CASE PRESENTATIONS: PRESENTERS: Cleonie White, PhD.; Michael Moskowitz, Ph.D. CONSULTANTS:Kathleen Pogue White, Ph.D., Kirkland Vaughans, Ph.D.
To register for this conference, go to:
https://www.eventbrite.com/e/black-psychoanalysts-speak-iii-tickets-49559651251
PLEASE NOTE! Pre-conference professional rates end on November 15, 2018
PLEASE NOTE! Early Bird rates for students/candidates end on October 20, 2018.
Student/Candidate tickets are significantly prorated.

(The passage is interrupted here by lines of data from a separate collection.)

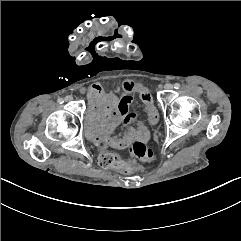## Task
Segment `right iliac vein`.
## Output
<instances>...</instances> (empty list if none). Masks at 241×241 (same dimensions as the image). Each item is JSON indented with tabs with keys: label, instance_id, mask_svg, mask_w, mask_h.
<instances>
[{
	"label": "right iliac vein",
	"instance_id": "obj_1",
	"mask_svg": "<svg viewBox=\"0 0 241 241\" xmlns=\"http://www.w3.org/2000/svg\"><path fill=\"white\" fill-rule=\"evenodd\" d=\"M65 101H66V102L72 101V97H71V96L65 97Z\"/></svg>",
	"mask_w": 241,
	"mask_h": 241
}]
</instances>
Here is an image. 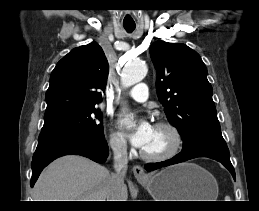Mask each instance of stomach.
<instances>
[{
  "instance_id": "1",
  "label": "stomach",
  "mask_w": 259,
  "mask_h": 211,
  "mask_svg": "<svg viewBox=\"0 0 259 211\" xmlns=\"http://www.w3.org/2000/svg\"><path fill=\"white\" fill-rule=\"evenodd\" d=\"M140 183L155 201H216L218 196L213 175L193 163L167 167Z\"/></svg>"
}]
</instances>
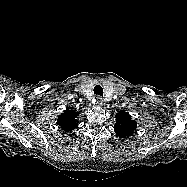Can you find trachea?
Masks as SVG:
<instances>
[{
  "label": "trachea",
  "instance_id": "trachea-1",
  "mask_svg": "<svg viewBox=\"0 0 187 187\" xmlns=\"http://www.w3.org/2000/svg\"><path fill=\"white\" fill-rule=\"evenodd\" d=\"M94 94L95 95H98V96H100V97H102L103 96V88L100 86V85H96L95 87H94Z\"/></svg>",
  "mask_w": 187,
  "mask_h": 187
}]
</instances>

This is a clinical conference designed for therapists who work consciously or, as importantly, unconsciously with race in the therapeutic dyad. Issues of race occur most obviously when therapist and patient are of different races; more subtly, but no less significantly, when therapist and patient are of the same race. This conference is designed to crystallize these issues so that their implications might be consciously considered.

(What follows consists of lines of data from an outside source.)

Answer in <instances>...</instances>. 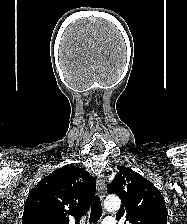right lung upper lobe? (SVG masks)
Wrapping results in <instances>:
<instances>
[{
	"label": "right lung upper lobe",
	"mask_w": 187,
	"mask_h": 224,
	"mask_svg": "<svg viewBox=\"0 0 187 224\" xmlns=\"http://www.w3.org/2000/svg\"><path fill=\"white\" fill-rule=\"evenodd\" d=\"M95 185L96 180L82 168L65 165L55 170L30 191L22 224H68L69 216L79 221L88 211Z\"/></svg>",
	"instance_id": "right-lung-upper-lobe-1"
}]
</instances>
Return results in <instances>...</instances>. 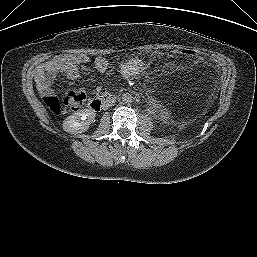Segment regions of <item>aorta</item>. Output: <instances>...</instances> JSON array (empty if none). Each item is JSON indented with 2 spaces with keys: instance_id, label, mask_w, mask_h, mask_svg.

Demonstrations using case conference methodologies, discussion and self-reflection will be the core of this conference experience. Coupled with a didactic presentation, these approaches will be used to highlight, stimulate and explore personal and interpersonal dynamics as they exist in the treatment room. Conference participants will have the opportunity in small groups and in larger settings to share insights, raise questions, and to offer experiences relevant to racial enactment in their own work with patients.

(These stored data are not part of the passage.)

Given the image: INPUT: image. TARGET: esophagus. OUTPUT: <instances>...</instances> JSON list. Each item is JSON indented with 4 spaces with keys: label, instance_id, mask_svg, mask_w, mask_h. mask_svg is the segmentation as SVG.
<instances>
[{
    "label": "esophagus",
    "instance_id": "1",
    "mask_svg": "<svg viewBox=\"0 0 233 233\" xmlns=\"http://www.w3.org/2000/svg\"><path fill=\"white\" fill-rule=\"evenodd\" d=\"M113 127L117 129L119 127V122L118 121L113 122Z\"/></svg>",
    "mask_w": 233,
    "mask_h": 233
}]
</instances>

Black Psychoanalysts Speak and its Goals: For all of its potential to do good, psychoanalysis has tended to focus on problems which can be narrowly viewed as stemming from intrapsychic and familial problems, and it has failed to include social and historical forces and inequities into its theory and practice. As such, it is much maligned, and often thought to be irrelevant, among non-white populations. If psychoanalysis is to remain relevant, it must reevaluate its avoidance of race, class, culture and difference. The purpose of Black Psychoanalysts Speak, or BPS, is to bring these variables into systematic consideration.
BPS COMMITTEE: Janice Bennett, Ph.D.; Anton Hart, Ph.D.; Dorothy Holmes, Ph.D. (Emeritus); Annie Lee Jones, Ph.D.; Kimberlyn Leary, Ph.D.; Dolores Morris, Ph.D.; Michael Moskowitz, Ph.D.; Craig Polite, Ph.D.; Dionne Powell, M.D.; Richard Reichbart, Ph.D.; Beverly Stoute, M.D.; Cheryl Thompson, Ph.D.; Kirkland Vaughans, Ph.D.; Cleonie White Ph.D.; Kathleen Pogue White, Ph.D.; Alexandra Woods, Ph.D.; Samuel Wyche, D.O.
**Morning refreshments and lunch will be provided.